A government inquiry into Safari Reader might also be a good idea. I’m not big on the government being involved in business but I think somebody needs to start asking some questions about why Apple put this feature into Safari. No other major browser has a feature like this built into it (yet). It could be construed as a malicious act on Apple’s part, since it deliberately designed its browser to purge advertising and reformat content.
It really is a direct attack on the web economy on Apple’s part and I think it simply cannot go unanswered by companies like Google, and by web publishers who are so dependent on advertising to pay their bills. Apple is playing some serious dirty pool here, under the guise of giving Safari users a new feature.
Aside from the consequences to the web publishing economy, I suspect there may be some consequences for Apple itself. It’s going to generate a lot of ill will for the company, once word gets out about it.

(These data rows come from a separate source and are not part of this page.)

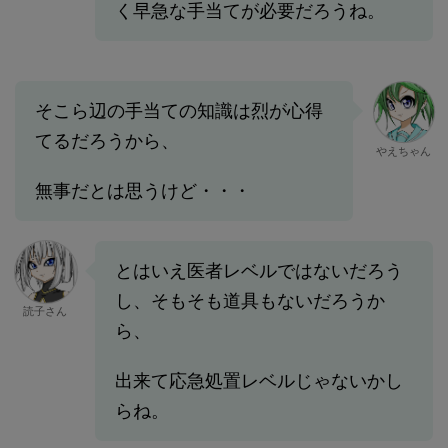
く早急な手当てが必要だろうね。
そこら辺の手当ての知識は烈が心得
てるだろうから、
やえちゃん
無事だとは思うけど・・・
とはいえ医者レベルではないだろう
し、そもそも道具もないだろうか
読子さん
ら、
出来て応急処置レベルじゃないかし
らね。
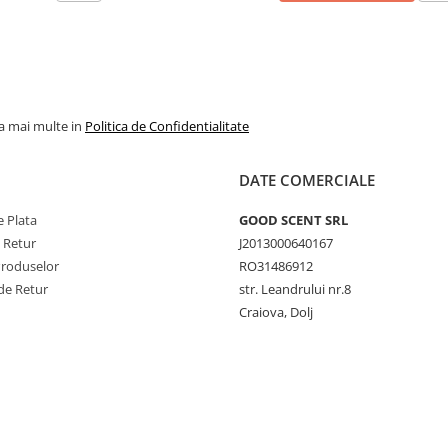
la mai multe in
Politica de Confidentialitate
DATE COMERCIALE
 Plata
GOOD SCENT SRL
e Retur
J2013000640167
Produselor
RO31486912
de Retur
str. Leandrului nr.8
Craiova, Dolj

Apple had been looked on as some sort of savior for media companies with its iPad device. I doubt many companies will appreciate Apple destroying their ad-based web publishing businesses while simultaneously trying to get them to create apps and content for the iPad.
Or perhaps that’s part of Apple’s plan? To drive publishers to financial dependency on Apple’s devices, where Apple totally controls the advertising experience and the revenue sharing?
Currently ads cannot be blocked in iPhone or iPad apps. Will Apple also build an “iPhone app ad blocker” so that users can also block Apple’s own “iAds” platform? I doubt very much that we’ll see anything like that. It wouldn’t be in Apple’s self-interest.
For my part, I have decided to hold off on buying any more of Apple’s products. While I enjoy them, it’s hard for me to support a company that has decided to attack web publishers this way. I earn a lot of my living right now writing for my blogs and Safari Reader essentially removes my ability to monetize my blogs. It basically takes my content and puts it out there for free, in a different format than I intended when I wrote it.
I wonder how Steve Jobs feels about people pirating his company’s software? My guess is that he doesn’t like it very much. Goodness knows he didn’t seem to like a lost iPhone prototype showing up on a blog. But he apparently feels it’s perfectly okay for his browser to strip away a web publisher’s advertising and change how their content is displayed, without the publisher’s consent.
That, my friends, is hubris on an epic scale; and hubris always comes back to haunt those guilty of it.
What’s your take on Safari Reader? Is it a way for Apple to get at Google? Tell me in the comments.